Individual insolvency for the poor on the back burner, now focus on resolving toxic assets
The government has shelved its plan to implement the so-called ‘fresh start process’ for poor people in debt under the Insolvency and Bankruptcy Code (IBC), given the complexity of the situation. operationalization of such a framework at this stage, sources said. FE.
Instead, the government will focus first on strengthening the IBC architecture to enable rapid resolution of toxic assets while preventing unscrupulous elements from playing with the system and launching the cross-border insolvency framework for businesses, the sources said.
The IBC already has provisions for the “fresh start process” for individual insolvency. It provides debt relief of up to Rs 35,000 for the poor who do not own a house, earn up to Rs 60,000 per year and have assets of up to Rs 20,000 each. However, since it marks a radical change in the way insolvency resolution usually takes place (through a court process), the IBC must first be amended to allow for the operationalization of the “fresh start” scheme.
“The idea is to first strengthen the existing insolvency ecosystem, fill in the gaps and stabilize the business insolvency resolution process (CIRP). The ‘fresh start process’ will come after that. said one of the sources.

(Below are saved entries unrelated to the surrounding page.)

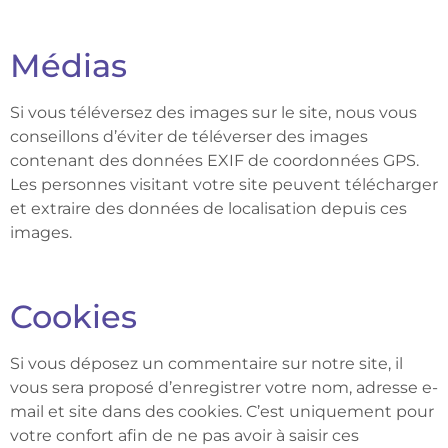
Médias
Si vous téléversez des images sur le site, nous vous
conseillons d’éviter de téléverser des images
contenant des données EXIF de coordonnées GPS.
Les personnes visitant votre site peuvent télécharger
et extraire des données de localisation depuis ces
images.
Cookies
Si vous déposez un commentaire sur notre site, il
vous sera proposé d’enregistrer votre nom, adresse e-
mail et site dans des cookies. C’est uniquement pour
votre confort afin de ne pas avoir à saisir ces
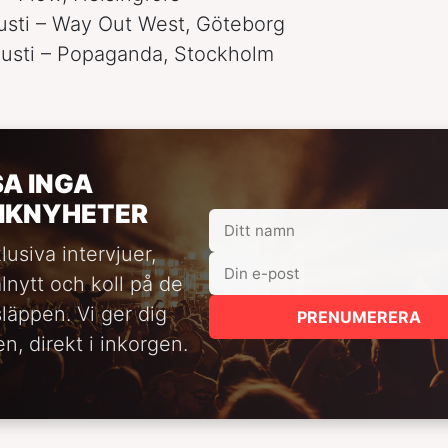
usti – Way Out West, Göteborg
gusti – Popaganda, Stockholm
SA INGA
IKNYHETER
lusiva intervjuer,
alnytt och koll på de
släppen. Vi ger dig
PRENUMERERA
n, direkt i inkorgen.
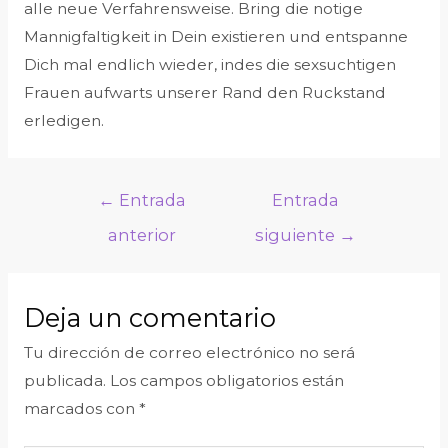
alle neue Verfahrensweise. Bring die notige
Mannigfaltigkeit in Dein existieren und entspanne
Dich mal endlich wieder, indes die sexsuchtigen
Frauen aufwarts unserer Rand den Ruckstand
erledigen.
←
Entrada
Entrada
anterior
siguiente
→
Deja un comentario
Tu dirección de correo electrónico no será
publicada.
Los campos obligatorios están
marcados con
*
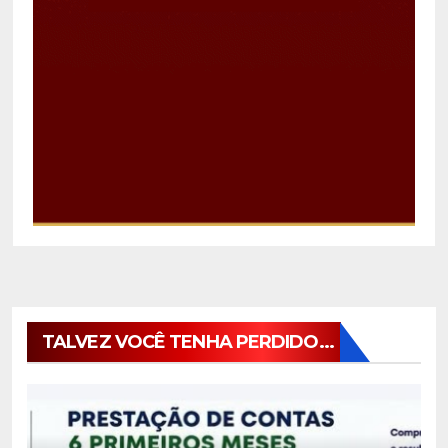
TALVEZ VOCÊ TENHA PERDIDO...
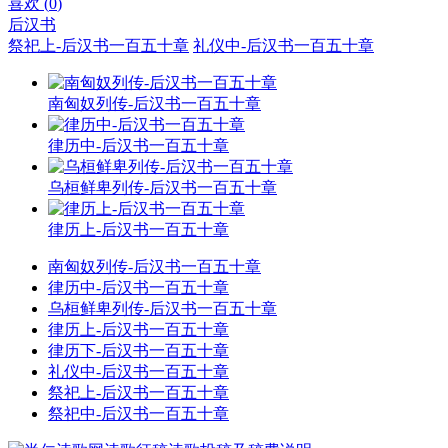
喜欢 (
0
)
后汉书
祭祀上-后汉书一百五十章
礼仪中-后汉书一百五十章
南匈奴列传-后汉书一百五十章
律历中-后汉书一百五十章
乌桓鲜卑列传-后汉书一百五十章
律历上-后汉书一百五十章
南匈奴列传-后汉书一百五十章
律历中-后汉书一百五十章
乌桓鲜卑列传-后汉书一百五十章
律历上-后汉书一百五十章
律历下-后汉书一百五十章
礼仪中-后汉书一百五十章
祭祀上-后汉书一百五十章
祭祀中-后汉书一百五十章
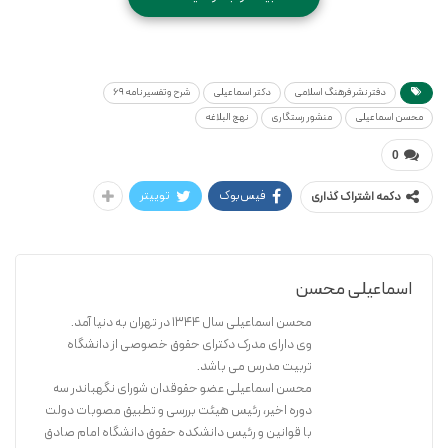
* قیمت: ۱۳۵۰۰۰۰ ریال
* شابک: ۹۷۸۹۶۴۴۳۰۷۵۰۸
محسن اسماعیلی
دفتر نشر فرهنگ اسلامی
دکتر اسماعیلی
شرح و تفسیر نامه 69
منشور رستگاری
محسن اسماعیلی
منشور رستگاری
نهج البلاغه
0
فیس‌بوک
توییتر
دکمه اشتراک گذاری
اسماعیلی محسن
محسن اسماعیلی سال ۱۳۴۴ در تهران به دنیا آمد.
وی دارای مدرک دکترای حقوق خصوصی از دانشگاه
تربیت مدرس می باشد.
محسن اسماعیلی عضو حقوقدان شورای نگهباندر سه
دوره اخیر، رئیس هیئت بررسی و تطبیق مصوبات دولت
با قوانین و رئیس دانشکده حقوق دانشگاه امام صادق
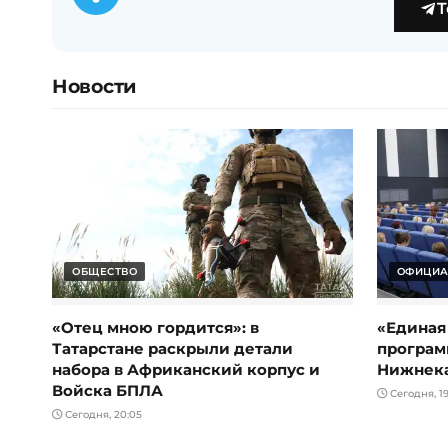
T
Новости
ОБЩЕСТВО
ОФИЦИА
«Отец мною гордится»: в
«Единая
Татарстане раскрыли детали
програм
набора в Африканский корпус и
Нижнек
Войска БПЛА
Сегодня, 19
Сегодня, 20:05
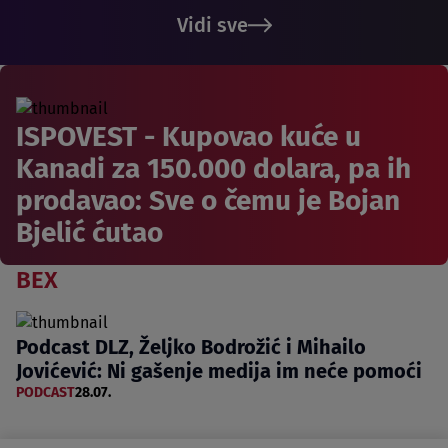
Vidi sve
ISPOVEST - Kupovao kuće u
Kanadi za 150.000 dolara, pa ih
prodavao: Sve o čemu je Bojan
Bjelić ćutao
BEX
Podcast DLZ, Željko Bodrožić i Mihailo
Jovićević: Ni gašenje medija im neće pomoći
PODCAST
28.07.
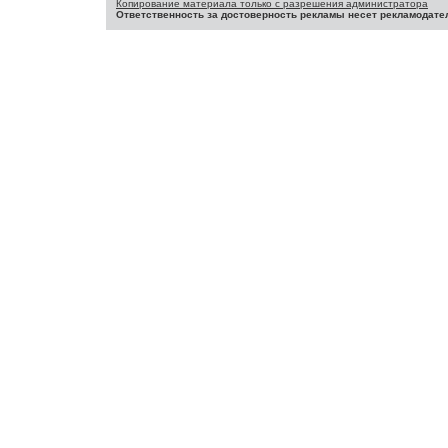
Копирование материала только с разрешения администратора
Ответственность за достоверность рекламы несет рекламодате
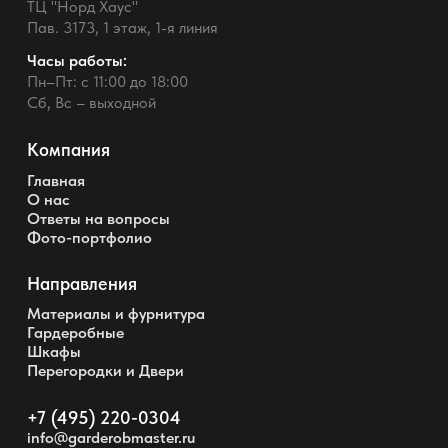
ТЦ "Норд Хаус"
Пав. 3173, 1 этаж, 1-я линия
Часы работы:
Пн–Пт: с 11:00 до 18:00
Сб, Вс – выходной
Компания
Главная
О нас
Ответы на вопросы
Фото-портфолио
Направления
Материалы и фурнитура
Гардеробные
Шкафы
Перегородки и Двери
+7 (495) 220-0304
info@garderobmaster.ru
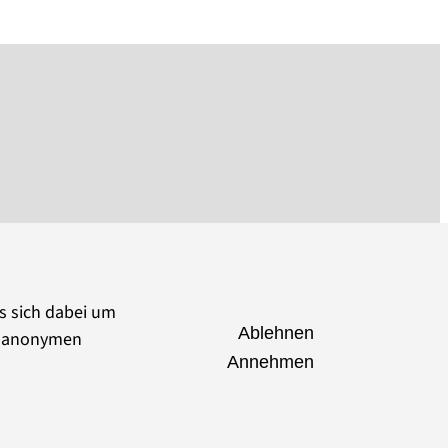
es sich dabei um
Ablehnen
ie anonymen
Annehmen
seumsverband Brandenburg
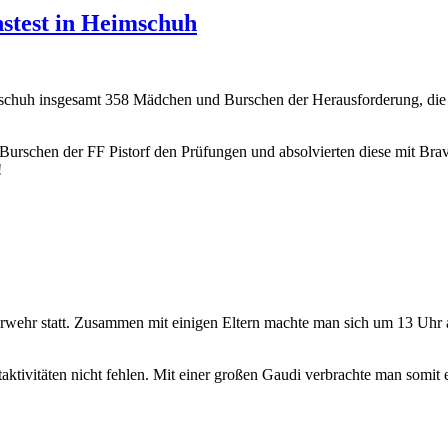
nstest in Heimschuh
mschuh insgesamt 358 Mädchen und Burschen der Herausforderung, die 
Burschen der FF Pistorf den Prüfungen und absolvierten diese mit Bravo
!
rwehr statt. Zusammen mit einigen Eltern machte man sich um 13 Uhr 
ktivitäten nicht fehlen. Mit einer großen Gaudi verbrachte man somit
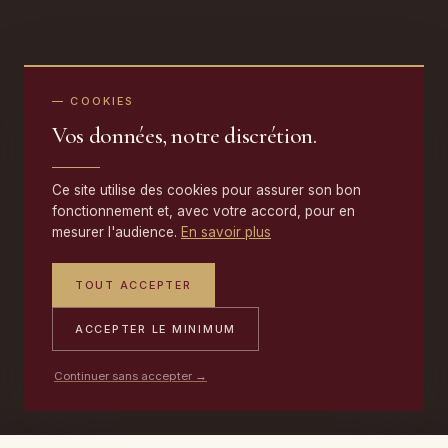
— COOKIES
Vos données, notre discrétion.
Ce site utilise des cookies pour assurer son bon
fonctionnement et, avec votre accord, pour en
mesurer l'audience.
En savoir plus
TOUT ACCEPTER
ACCEPTER LE MINIMUM
Continuer sans accepter →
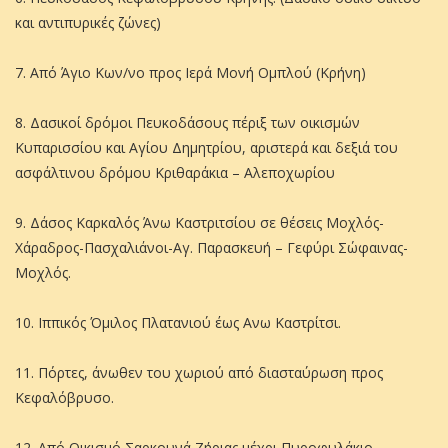
και αντιπυρικές ζώνες)
7. Από Άγιο Κων/νο προς Ιερά Μονή Ομπλού (Κρήνη)
8. Δασικοί δρόμοι Πευκοδάσους πέριξ των οικισμών
Κυπαρισσίου και Αγίου Δημητρίου, αριστερά και δεξιά του
ασφάλτινου δρόμου Κριθαράκια – Αλεποχωρίου
9. Δάσος Καρκαλός Άνω Καστριτσίου σε θέσεις Μοχλός-
Χάραδρος-Πασχαλιάνοι-Αγ. Παρασκευή – Γεφύρι Σώφαινας-
Μοχλός.
10. Ιππικός Όμιλος Πλατανιού έως Ανω Καστρίτσι.
11. Πόρτες, άνωθεν του χωριού από διασταύρωση προς
Κεφαλόβρυσο.
12. Από Οικισμό Σαρκουνά Ζήριας μέχρι Πυροφυλάκιο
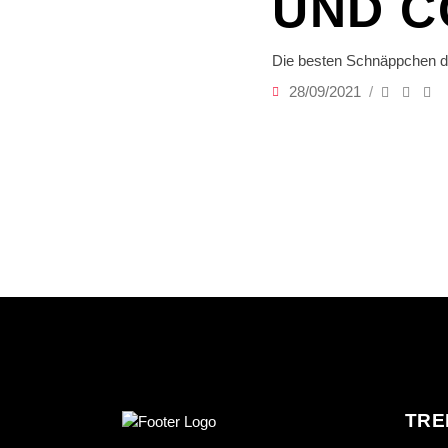
UND C
Die besten Schnäppchen 
28/09/2021
TRE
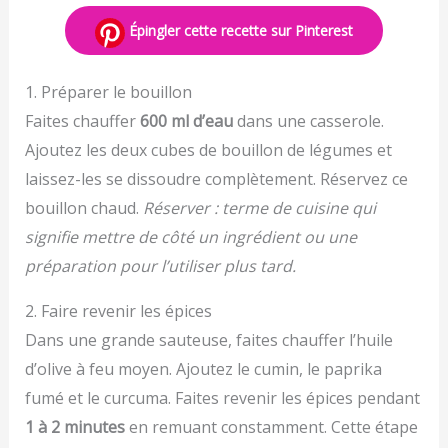
Épingler cette recette sur Pinterest
1. Préparer le bouillon
Faites chauffer
600 ml d’eau
dans une casserole.
Ajoutez les deux cubes de bouillon de légumes et
laissez-les se dissoudre complètement. Réservez ce
bouillon chaud.
Réserver : terme de cuisine qui
signifie mettre de côté un ingrédient ou une
préparation pour l’utiliser plus tard.
2. Faire revenir les épices
Dans une grande sauteuse, faites chauffer l’huile
d’olive à feu moyen. Ajoutez le cumin, le paprika
fumé et le curcuma. Faites revenir les épices pendant
1 à 2 minutes
en remuant constamment. Cette étape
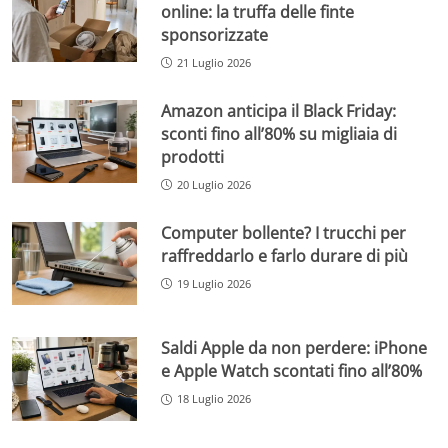
online: la truffa delle finte
sponsorizzate
21 Luglio 2026
Amazon anticipa il Black Friday:
sconti fino all’80% su migliaia di
prodotti
20 Luglio 2026
Computer bollente? I trucchi per
raffreddarlo e farlo durare di più
19 Luglio 2026
Saldi Apple da non perdere: iPhone
e Apple Watch scontati fino all’80%
18 Luglio 2026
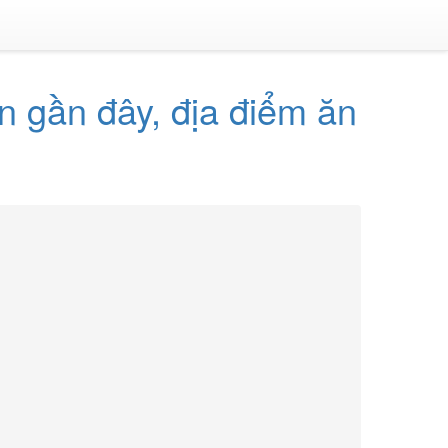
n gần đây, địa điểm ăn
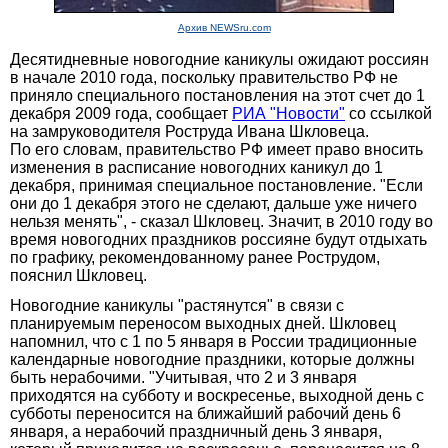
Архив NEWSru.com
Десятидневные новогодние каникулы ожидают россиян
в начале 2010 года, поскольку правительство РФ не
приняло специального постановления на этот счет до 1
декабря 2009 года, сообщает
РИА "Новости"
со ссылкой
на замруководителя Роструда Ивана Шкловеца.
По его словам, правительство РФ имеет право вносить
изменения в расписание новогодних каникул до 1
декабря, принимая специальное постановление. "Если
они до 1 декабря этого не сделают, дальше уже ничего
нельзя менять", - сказал Шкловец. Значит, в 2010 году во
время новогодних праздников россияне будут отдыхать
по графику, рекомендованному ранее Рострудом,
пояснил Шкловец.
Новогодние каникулы "растянутся" в связи с
планируемым переносом выходных дней. Шкловец
напомнил, что с 1 по 5 января в России традиционные
календарные новогодние праздники, которые должны
быть нерабочими. "Учитывая, что 2 и 3 января
приходятся на субботу и воскресенье, выходной день с
субботы переносится на ближайший рабочий день 6
января, а нерабочий праздничный день 3 января,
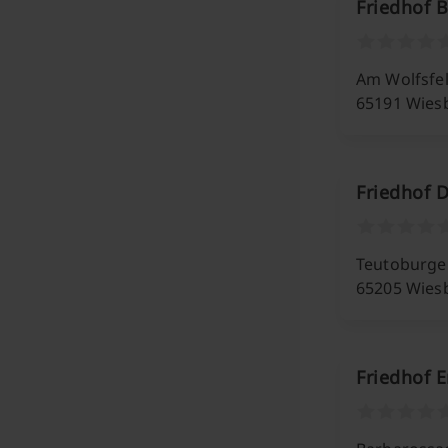
Friedhof B
Am Wolfsfe
65191 Wies
Friedhof 
Teutoburge
65205 Wies
Friedhof 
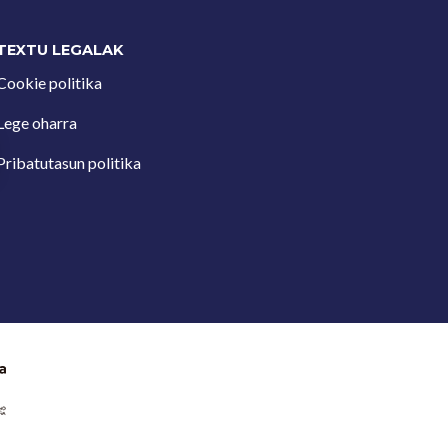
TEXTU LEGALAK
Cookie politika
Lege oharra
Pribatutasun politika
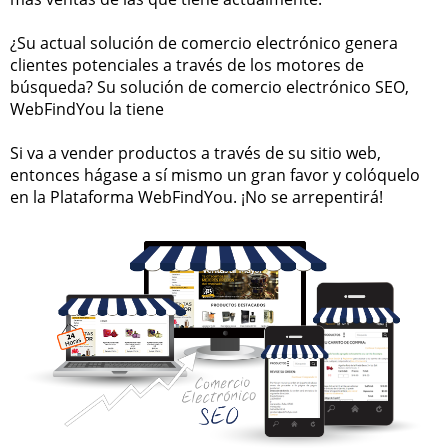
¿Su actual solución de comercio electrónico genera
clientes potenciales a través de los motores de
búsqueda?
Su solución de comercio electrónico SEO,
WebFindYou la tiene
Si va a vender productos a través de su sitio web,
entonces hágase a sí mismo un gran favor y colóquelo
en la Plataforma WebFindYou. ¡No se arrepentirá!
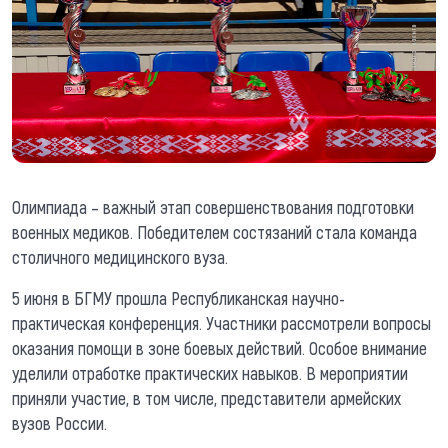
Олимпиада – важный этап совершенствования подготовки
военных медиков. Победителем состязаний стала команда
столичного медицинского вуза.
5 июня в БГМУ прошла Республиканская научно-
практическая конференция. Участники рассмотрели вопросы
оказания помощи в зоне боевых действий. Особое внимание
уделили отработке практических навыков. В мероприятии
приняли участие, в том числе, представители армейских
вузов России.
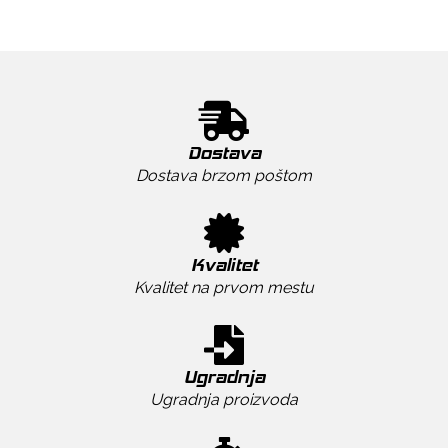
Dostava
Dostava brzom poštom
Kvalitet
Kvalitet na prvom mestu
Ugradnja
Ugradnja proizvoda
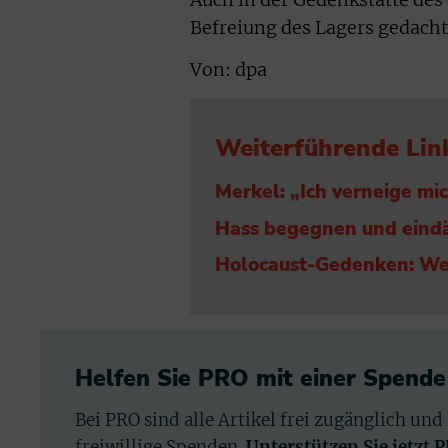
Befreiung des Lagers gedacht
Von: dpa
Weiterführende Lin
Merkel: „Ich verneige mi
Hass begegnen und ein
Holocaust-Gedenken: We
Helfen Sie PRO mit einer Spende
Bei PRO sind alle Artikel frei zugänglich und
freiwillige Spenden.
Unterstützen Sie jetzt 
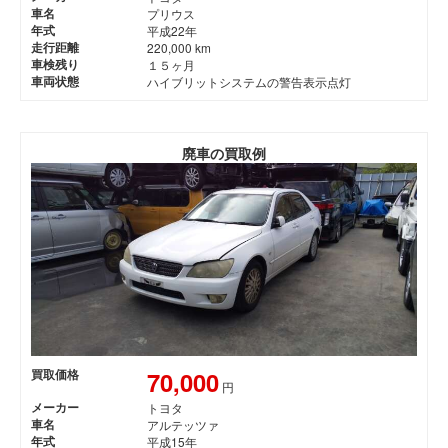
車名
プリウス
年式
平成22年
走行距離
220,000 km
車検残り
１５ヶ月
車両状態
ハイブリットシステムの警告表示点灯
廃車の買取例
70,000
買取価格
円
メーカー
トヨタ
車名
アルテッツァ
年式
平成15年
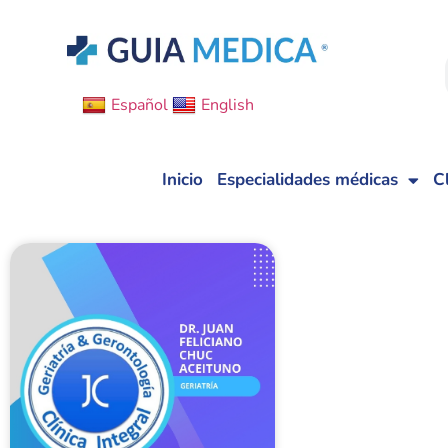
Español
English
Inicio
Especialidades médicas
C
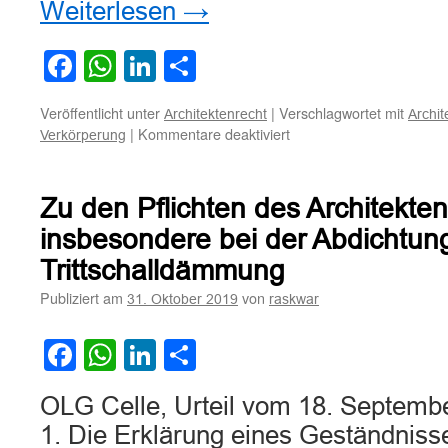
Weiterlesen
→
Facebook
WhatsApp
LinkedIn
Teilen
Veröffentlicht unter
|
Verschlagwortet mit
Architektenrecht
Archit
für
|
Kommentare deaktiviert
Verkörperung
Zur
Verkörperung
der
Zu den Pflichten des Architekt
planerischen
Leistung
insbesondere bei der Abdichtun
in
Trittschalldämmung
einem
Bauwerk
Publiziert am
von
31. Oktober 2019
raskwar
als
ungeschriebene
Facebook
WhatsApp
LinkedIn
Teilen
Voraussetzung
gem.
§
OLG Celle, Urteil vom 18. Septemb
650e
1. Die Erklärung eines Geständniss
BGB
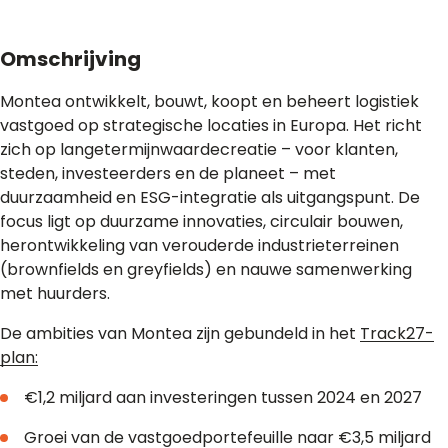
Omschrijving
Montea ontwikkelt, bouwt, koopt en beheert logistiek
vastgoed op strategische locaties in Europa. Het richt
zich op langetermijnwaardecreatie – voor klanten,
steden, investeerders en de planeet – met
duurzaamheid en ESG-integratie als uitgangspunt. De
focus ligt op duurzame innovaties, circulair bouwen,
herontwikkeling van verouderde industrieterreinen
(brownfields en greyfields) en nauwe samenwerking
met huurders.
De ambities van Montea zijn gebundeld in het
Track27-
plan:
€1,2 miljard aan investeringen tussen 2024 en 2027
Groei van de vastgoedportefeuille naar €3,5 miljard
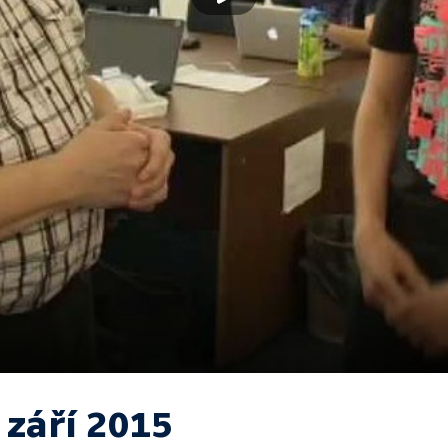
 září 2015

Furthermore, the government fears that the implementation of the “fresh start” scheme could lead to a litany of legal tussles, as it could encourage lenders, in particular micro-finance institutions and those in the informal sector, to challenge the law, since the government has no plan to compensate them for the write-offs. As such, even the constitutional validity of the IBC itself has been challenged earlier and CIRP in major cases has been excessively delayed due to litigation. “So it makes sense to stabilize the IBC ship first and start a new chapter after that,” another source said.
As many as 73% of businesses, which were in resolution through December 2021, had exceeded the 270-day limit, causing the value of stressed assets to erode. Indeed, the recovery of financial creditors collapsed to a record quarterly low of 13.4% of admitted claims between October and December 2021.
BAC’s individual insolvency framework recognizes two broad categories of debtors: the poor (who meet stipulated criteria of income, assets and size of debt); and those who offered a personal guarantee to stressed businesses, owner/partner businesses (not registered under the Companies Act) and anyone else who is not covered by the first category. So far, only individual insolvency proceedings of personal guarantors of debtor companies have been implemented.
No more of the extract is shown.